Note: These size limits apply to the text body of each chunk. Before embedding, a small metadata header (page title, URL, section path) is prepended to each chunk, adding to the total character count sent to the embedding model. Because characters are not tokens, the actual token count depends on your embedding model's tokenizer. If your model has a small context window (e.g., some local models), consider lowering maxChunkSize to leave headroom for metadata and token expansion.

Embeddings (embeddings)

Settings for the vector embedding generation.

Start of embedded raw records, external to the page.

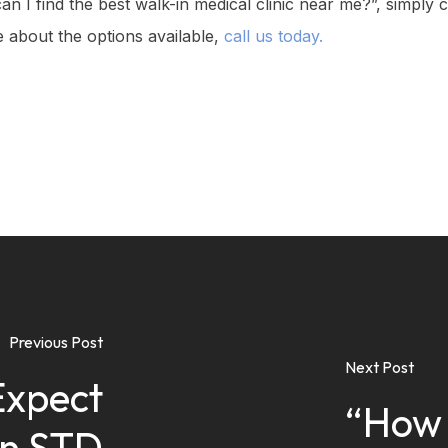
an I find the best walk-in medical clinic near me?”, simply
 about the options available,
call us today.
Previous Post
Next Post
Expect
“How 
an STD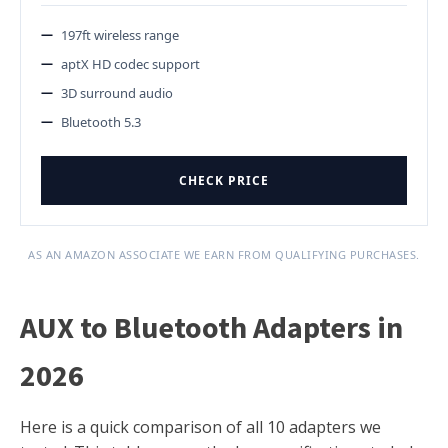
197ft wireless range
aptX HD codec support
3D surround audio
Bluetooth 5.3
CHECK PRICE
AS AN AMAZON ASSOCIATE WE EARN FROM QUALIFYING PURCHASES.
AUX to Bluetooth Adapters in
2026
Here is a quick comparison of all 10 adapters we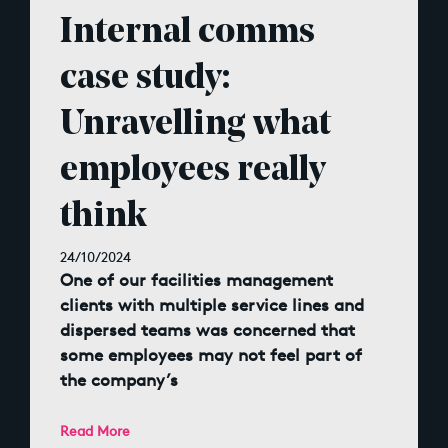
Internal comms
case study:
Unravelling what
employees really
think
24/10/2024
One of our facilities management
clients with multiple service lines and
dispersed teams was concerned that
some employees may not feel part of
the company’s
Read More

Detailed Guide: See Embedding Model Configuration for provider-specific setup (OpenAI, Ollama, Gemini, etc.).

Option Default Description
batchSize 100 Number of chunks to embed in one request.
vectorDimension 1536 Dimension of the vector space (must match model).

Storage (storage)

Settings for the data storage backend.

Option Default Description
provider sqlite Storage backend to use (sqlite or supabase).
supabase.url - Supabase project URL. Env: SUPABASE_URL.
supabase.serviceRoleKey - Supabase service role key. Env: SUPABASE_SERVICE_ROLE_KEY.
supabase.connectionString - PostgreSQL connection string. Env: DATABASE_URL.
supabase.schema - PostgreSQL schema name. When set, all tables are created in this schema instead of public. Env: SUPABASE_SCHEMA.

Example: Supabase with custom schema

export DOCS_MCP_STORAGE_PROVIDER=supabase
export DATABASE_URL="postgresql://user:[email protected]:5432/postgres"
export SUPABASE_SCHEMA=docs_prod

When schema is set, the server automatically creates the schema if it doesn't exist and routes all queries to it via search_path. This allows multiple deployments to share the same database (e.g., docs_prod and docs_staging).

Database (db)

Internal database settings.

Option Default Description
migrationMaxRetries 5 Retries for database migrations on startup.

Assembly (assembly)

Settings for reassembling search results.

Option Default Description
maxChunkDistance 3 Maximum sort_order difference to merge chunks.
maxParentChainDepth 10 Maximum depth for parent context traversal.
childLimit 3 Maximum number of child chunks to include.
precedingSiblingsLimit 1 Number of preceding sibling chunks to include.
subsequentSiblingsLimit 2 Number of subsequent sibling chunks to include.